> _Work required_: Return all lines from the entries below in which the word "english" is present.

### Record excerpts

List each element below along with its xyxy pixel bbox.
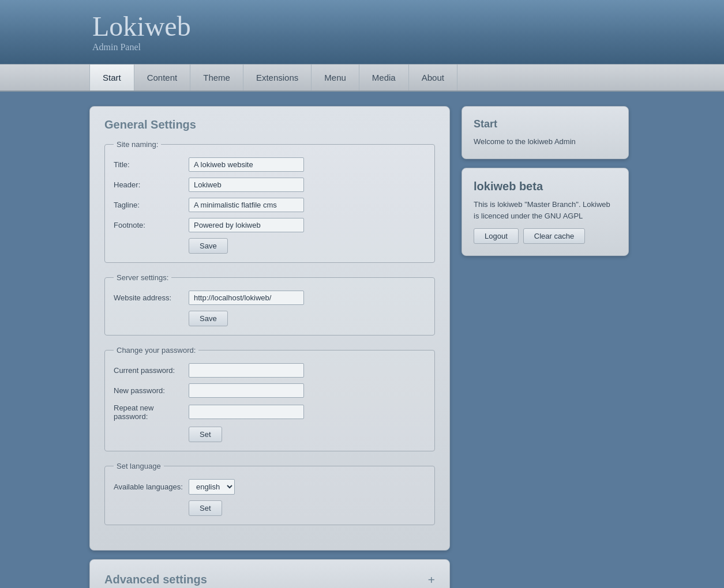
repeat-password-label: Repeat new password:: [114, 404, 189, 421]
advanced-settings-card[interactable]: Advanced settings +: [89, 559, 450, 588]
advanced-plus-icon: +: [427, 572, 435, 587]
header-input[interactable]: [189, 178, 304, 192]
current-password-row: Current password:: [114, 363, 426, 378]
title-input[interactable]: [189, 157, 304, 172]
tagline-input[interactable]: [189, 198, 304, 212]
tagline-label: Tagline:: [114, 201, 189, 209]
language-select[interactable]: english: [189, 479, 235, 495]
set-language-fieldset: Set language Available languages: englis…: [104, 462, 435, 525]
available-languages-row: Available languages: english: [114, 479, 426, 495]
general-settings-heading: General Settings: [104, 118, 435, 131]
nav-item-media[interactable]: Media: [359, 65, 409, 91]
footnote-row: Footnote:: [114, 218, 426, 232]
password-set-row: Set: [114, 427, 426, 442]
start-card-title: Start: [474, 118, 617, 130]
clear-cache-button[interactable]: Clear cache: [523, 228, 585, 244]
header: Lokiweb Admin Panel: [0, 0, 724, 64]
beta-card-description: This is lokiweb "Master Branch". Lokiweb…: [474, 199, 617, 221]
new-password-input[interactable]: [189, 383, 304, 398]
header-row: Header:: [114, 178, 426, 192]
footnote-input[interactable]: [189, 218, 304, 232]
general-settings-card: General Settings Site naming: Title: Hea…: [89, 106, 450, 551]
header-label: Header:: [114, 180, 189, 189]
site-naming-save-row: Save: [114, 238, 426, 254]
right-column: Start Welcome to the lokiweb Admin lokiw…: [462, 106, 629, 257]
server-settings-legend: Server settings:: [114, 273, 171, 282]
site-title: Lokiweb: [92, 12, 191, 42]
available-languages-label: Available languages:: [114, 483, 189, 491]
change-password-legend: Change your password:: [114, 346, 198, 355]
beta-card-buttons: Logout Clear cache: [474, 228, 617, 244]
start-card: Start Welcome to the lokiweb Admin: [462, 106, 629, 160]
website-address-label: Website address:: [114, 293, 189, 302]
nav-item-theme[interactable]: Theme: [190, 65, 243, 91]
current-password-label: Current password:: [114, 366, 189, 375]
nav-item-about[interactable]: About: [409, 65, 457, 91]
change-password-fieldset: Change your password: Current password: …: [104, 346, 435, 451]
start-card-description: Welcome to the lokiweb Admin: [474, 136, 617, 148]
nav-item-start[interactable]: Start: [89, 65, 134, 91]
tagline-row: Tagline:: [114, 198, 426, 212]
navbar: Start Content Theme Extensions Menu Medi…: [0, 64, 724, 92]
left-column: General Settings Site naming: Title: Hea…: [89, 106, 450, 588]
language-set-row: Set: [114, 500, 426, 516]
site-naming-legend: Site naming:: [114, 140, 161, 149]
main-content: General Settings Site naming: Title: Hea…: [0, 92, 724, 588]
server-save-row: Save: [114, 311, 426, 326]
website-address-input[interactable]: [189, 291, 304, 305]
server-save-button[interactable]: Save: [189, 311, 228, 326]
website-address-row: Website address:: [114, 291, 426, 305]
nav-item-extensions[interactable]: Extensions: [243, 65, 312, 91]
site-subtitle: Admin Panel: [92, 42, 191, 52]
language-set-button[interactable]: Set: [189, 500, 222, 516]
beta-card: lokiweb beta This is lokiweb "Master Bra…: [462, 168, 629, 256]
new-password-row: New password:: [114, 383, 426, 398]
repeat-password-row: Repeat new password:: [114, 404, 426, 421]
advanced-settings-heading: Advanced settings: [104, 573, 207, 586]
title-label: Title:: [114, 160, 189, 169]
logout-button[interactable]: Logout: [474, 228, 519, 244]
new-password-label: New password:: [114, 386, 189, 395]
set-language-legend: Set language: [114, 462, 164, 470]
nav-item-content[interactable]: Content: [134, 65, 191, 91]
current-password-input[interactable]: [189, 363, 304, 378]
site-naming-save-button[interactable]: Save: [189, 238, 228, 254]
nav-item-menu[interactable]: Menu: [312, 65, 359, 91]
password-set-button[interactable]: Set: [189, 427, 222, 442]
title-row: Title:: [114, 157, 426, 172]
beta-card-title: lokiweb beta: [474, 180, 617, 193]
site-naming-fieldset: Site naming: Title: Header: Tagline: Foo…: [104, 140, 435, 263]
repeat-password-input[interactable]: [189, 405, 304, 419]
server-settings-fieldset: Server settings: Website address: Save: [104, 273, 435, 336]
footnote-label: Footnote:: [114, 221, 189, 229]
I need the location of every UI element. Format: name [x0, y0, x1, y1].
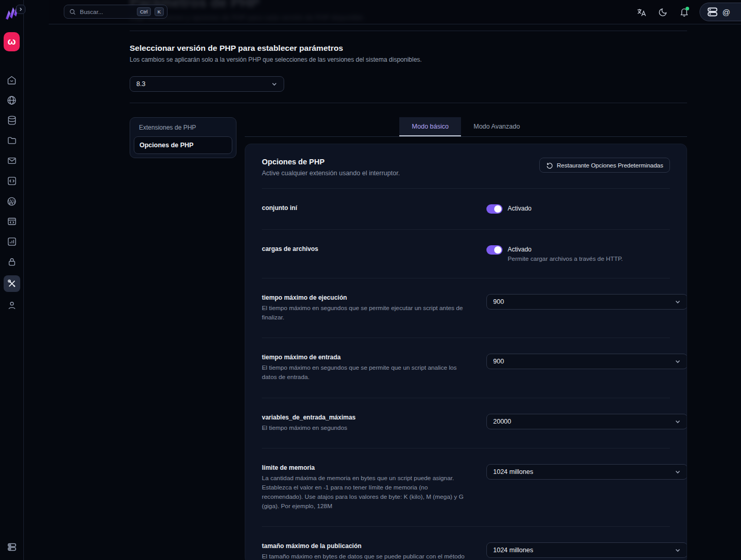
option-toggle[interactable]	[486, 245, 502, 255]
mail-icon	[7, 156, 17, 166]
panel-item-extensiones[interactable]: Extensiones de PHP	[134, 118, 232, 136]
toggle-state-label: Activado	[508, 204, 532, 212]
mode-tabs: Modo básico Modo Avanzado	[245, 117, 687, 137]
sidebar-item-databases[interactable]	[5, 114, 19, 127]
toggle-knob	[494, 246, 501, 254]
sidebar: ω	[0, 0, 24, 560]
card-subtitle: Active cualquier extensión usando el int…	[262, 170, 400, 177]
option-select-value: 20000	[493, 418, 511, 425]
restore-defaults-button[interactable]: Restaurante Opciones Predeterminadas	[539, 158, 670, 173]
card-header: Opciones de PHP Active cualquier extensi…	[262, 158, 670, 189]
option-label: tiempo máximo de ejecución	[262, 294, 470, 301]
option-row-left: límite de memoriaLa cantidad máxima de m…	[262, 464, 470, 511]
chevron-down-icon	[271, 81, 277, 87]
section-divider	[130, 103, 687, 103]
version-section-title: Seleccionar versión de PHP para establec…	[130, 44, 343, 53]
option-label: tiempo máximo de entrada	[262, 354, 470, 361]
sidebar-item-security[interactable]	[5, 255, 19, 269]
card-title: Opciones de PHP	[262, 158, 400, 166]
option-select-value: 900	[493, 298, 504, 305]
sidebar-item-tools[interactable]	[4, 275, 20, 292]
option-select[interactable]: 900	[486, 294, 687, 310]
sidebar-item-email[interactable]	[5, 154, 19, 167]
sidebar-item-domains[interactable]	[5, 93, 19, 107]
lock-icon	[7, 257, 17, 267]
tab-modo-avanzado[interactable]: Modo Avanzado	[461, 117, 532, 136]
chevron-down-icon	[675, 547, 681, 553]
php-version-select[interactable]: 8.3	[130, 76, 284, 92]
option-row: conjunto iníActivado	[262, 189, 670, 229]
option-select-value: 900	[493, 358, 504, 365]
code-square-icon	[7, 176, 17, 186]
option-label: límite de memoria	[262, 464, 470, 471]
notification-dot	[686, 7, 689, 10]
option-row-control: ActivadoPermite cargar archivos a través…	[470, 245, 670, 262]
option-rows: conjunto iníActivadocargas de archivosAc…	[262, 189, 670, 560]
option-select[interactable]: 900	[486, 354, 687, 369]
sidebar-item-wordpress[interactable]	[5, 194, 19, 208]
search-input[interactable]: Buscar... Ctrl K	[64, 5, 167, 19]
option-row-left: variables_de_entrada_máximasEl tiempo má…	[262, 414, 470, 433]
toggle-state-label: Activado	[508, 245, 623, 253]
sidebar-item-profile[interactable]	[5, 299, 19, 312]
header-divider	[130, 31, 687, 31]
panel-item-opciones[interactable]: Opciones de PHP	[134, 136, 232, 154]
kbd-k: K	[155, 7, 164, 16]
sidebar-item-analytics[interactable]	[5, 235, 19, 248]
option-row: límite de memoriaLa cantidad máxima de m…	[262, 448, 670, 526]
option-select[interactable]: 1024 millones	[486, 464, 687, 480]
preferences-icon	[6, 541, 18, 553]
option-row-control: 900	[470, 294, 687, 322]
chevron-down-icon	[675, 418, 681, 425]
option-description: La cantidad máxima de memoria en bytes q…	[262, 474, 465, 511]
language-button[interactable]	[636, 7, 647, 18]
chevron-down-icon	[675, 358, 681, 365]
option-row-control: 1024 millones	[470, 464, 687, 511]
option-select[interactable]: 1024 millones	[486, 542, 687, 558]
account-label: @	[722, 8, 730, 17]
main-area: Parámetros de PHP Elige extensiones y op…	[24, 0, 741, 560]
option-description: El tiempo máximo en segundos que se perm…	[262, 363, 465, 382]
browser-code-icon	[7, 216, 17, 227]
theme-toggle-button[interactable]	[658, 7, 668, 18]
chevron-down-icon	[675, 469, 681, 475]
php-settings-panel: Extensiones de PHP Opciones de PHP	[130, 117, 236, 158]
tab-modo-basico[interactable]: Modo básico	[399, 117, 461, 136]
sidebar-item-files[interactable]	[5, 134, 19, 147]
option-row: tiempo máximo de ejecuciónEl tiempo máxi…	[262, 278, 670, 338]
option-select[interactable]: 20000	[486, 414, 687, 429]
user-icon	[7, 300, 17, 311]
option-row: variables_de_entrada_máximasEl tiempo má…	[262, 398, 670, 449]
option-toggle[interactable]	[486, 204, 502, 214]
analytics-icon	[7, 236, 17, 247]
home-icon	[6, 75, 17, 86]
wordpress-icon	[6, 196, 17, 207]
toggle-wrap: ActivadoPermite cargar archivos a través…	[486, 245, 670, 262]
folder-icon	[7, 135, 17, 146]
sidebar-item-preferences[interactable]	[5, 540, 19, 554]
server-icon	[706, 6, 719, 18]
option-label: variables_de_entrada_máximas	[262, 414, 470, 421]
notifications-button[interactable]	[679, 7, 689, 18]
php-version-value: 8.3	[136, 80, 145, 88]
translate-icon	[636, 7, 647, 18]
sidebar-collapse-button[interactable]	[16, 5, 25, 14]
option-row-control: 900	[470, 354, 687, 382]
option-row-left: tiempo máximo de ejecuciónEl tiempo máxi…	[262, 294, 470, 322]
sidebar-item-dev-tools[interactable]	[5, 174, 19, 188]
option-row-control: 1024 millones	[470, 542, 687, 560]
restore-icon	[546, 162, 553, 169]
moon-icon	[658, 7, 668, 17]
php-options-card: Opciones de PHP Active cualquier extensi…	[245, 144, 687, 560]
version-section-subtitle: Los cambios se aplicarán solo a la versi…	[130, 56, 422, 63]
toggle-knob	[494, 205, 501, 213]
option-row-left: conjunto iní	[262, 204, 470, 214]
sidebar-item-staging[interactable]	[5, 215, 19, 228]
account-menu[interactable]: @	[700, 3, 741, 21]
topbar-icons	[636, 0, 689, 24]
search-placeholder: Buscar...	[80, 9, 133, 15]
kbd-ctrl: Ctrl	[137, 7, 151, 16]
sidebar-item-home[interactable]	[5, 73, 19, 87]
sidebar-nav	[4, 73, 20, 312]
workspace-logo[interactable]: ω	[4, 32, 20, 51]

######

> _Written solution_:
language-select[interactable]: english: [189, 479, 235, 495]
available-languages-row: Available languages: english: [114, 479, 426, 495]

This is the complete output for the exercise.